在Python中,我的JSON格式如下:
lists = [
{
"id": 1,
"data": {
"id": "1",
"title": "Title1",
"list_category": "green",
"list_group": ["foo", "bar"],
"tag_Number": ["One","Three","Four","Seven"],
"tag_ABCD": ["B", "C", "D", "E"]
}
},
{
"id": 2,
"data": {
"id": "32",
"title": "Title32",
"list_category": "blue",
"list_group": ["foo2", "bar2"],
"tag_Number": ["One","Three","Four","Seven"],
"tag_ABCD": ["B", "C", "D", "E"]
},
...
我想编写不同的功能以从这些列表中提取不同种类的数据。
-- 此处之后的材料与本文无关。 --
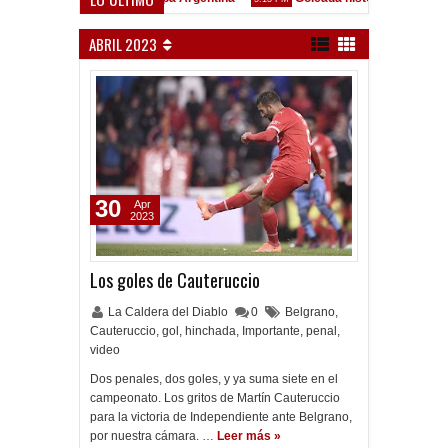
ó en Liniers
Clausura 2026 - Fecha 3 - Vélez Sarsfield
9:36 PM
ABRIL 2023
30
Apr
2023
Los goles de Cauteruccio
La Caldera del Diablo
0
Belgrano
,
Cauteruccio
,
gol
,
hinchada
,
Importante
,
penal
,
video
Dos penales, dos goles, y ya suma siete en el
campeonato. Los gritos de Martín Cauteruccio
para la victoria de Independiente ante Belgrano,
por nuestra cámara. …
Leer más »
例如,要提取标题和ID,我编写了以下函数:
def getTitle():
index_list = []
index_dict = dict()
for x in checklists:
val = ast.literal_eval(x["data"])
Index = dict(id= x['id'], title = val["title"])
index_dict[x['id']]=Index
return index_dict
我的问题是,当我尝试提取其他值(例如tag_ABCD)时,我尝试通过以下方式更改函数:
def getTag():
index_list = []
index_dict = dict()
for x in checklists:
val = ast.literal_eval(x["data"])
_val = ast.literal_eval(x["val"])
Index = dict(id= x['id'], tag = _val["tag_ABCD"])
index_dict[x['id']]=Index
return index_dict
但是它不会返回正确的元素。
另一个问题(附带问题..): 当我想向字典添加第三个元素时,为什么不能返回我的数据?
def getTitle():
index_list = []
index_dict = dict()
for x in checklists:
val = ast.literal_eval(x["data"])
Index = dict(id= x['id'], title = val["title"], list_category = val["list_category"])
index_dict[x['id']]=Index
return index_dict
对于我的每一个variatoins,我都会遇到相同的错误:
KeyError:'list_category'
答案 0 :(得分:1)
编写列表所需的功能的一种巧妙方法是使用列表理解和dict理解。有关这些工作原理的信息,请参见此处:https://www.smallsurething.com/list-dict-and-set-comprehensions-by-example/
代码看起来像这样:
def title_id(the_list):
return {id: title for (id, title) in [(i["id"], i["title"]) for i in the_list]}
至于您在list_category周围的错误,我敢打赌,您列表中的字典之一没有该键。要查看发生了什么,请在出现关键错误的情况下使用try-except和print val。